Everything except the pictures should be printed exactly as it appears in the records.

--- Task material ---
-*-

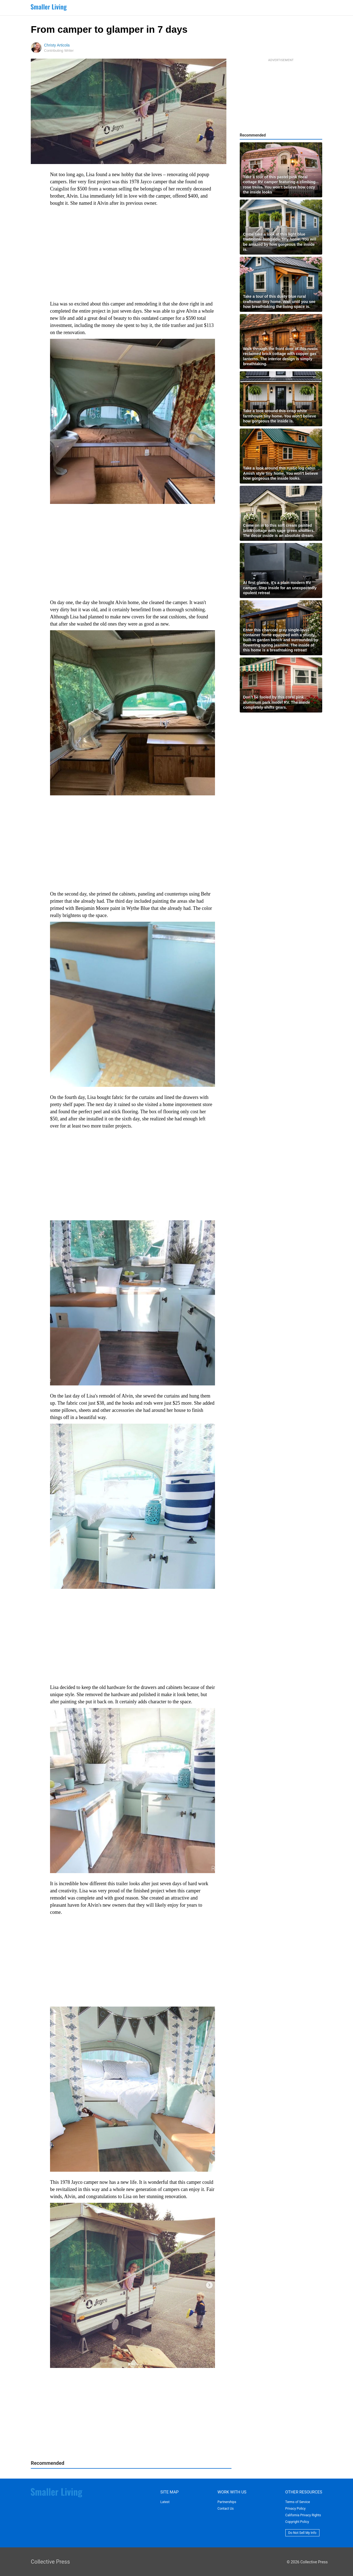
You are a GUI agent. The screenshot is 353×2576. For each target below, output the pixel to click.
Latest (164, 2502)
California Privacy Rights (303, 2515)
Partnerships (226, 2502)
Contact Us (225, 2508)
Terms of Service (297, 2502)
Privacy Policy (295, 2508)
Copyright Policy (297, 2522)
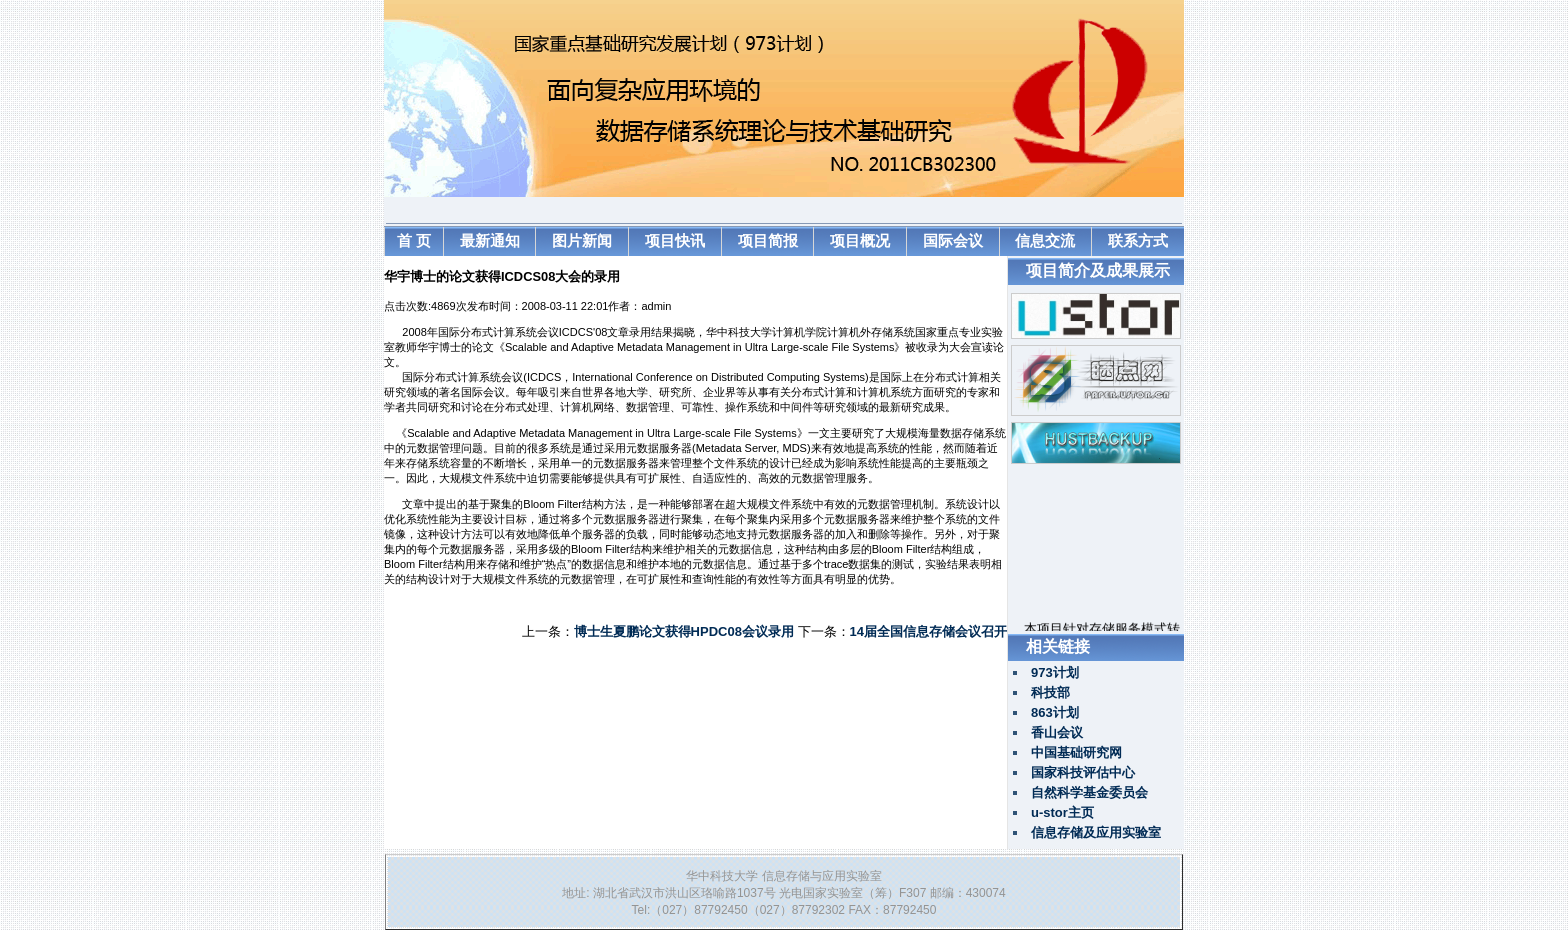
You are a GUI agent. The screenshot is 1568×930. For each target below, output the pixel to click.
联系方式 (1138, 240)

-*-

--- The completed task ---
You are a GUI agent. The screenshot is 353×2576. For each target below, output the pixel to click.
Latest (164, 2502)
California Privacy Rights (303, 2515)
Partnerships (226, 2502)
Contact Us (225, 2508)
Terms of Service (297, 2502)
Privacy Policy (295, 2508)
Copyright Policy (297, 2522)
You are a GUI agent. The screenshot is 1568×930. For each target below, output the pixel to click.
联系方式 (1138, 240)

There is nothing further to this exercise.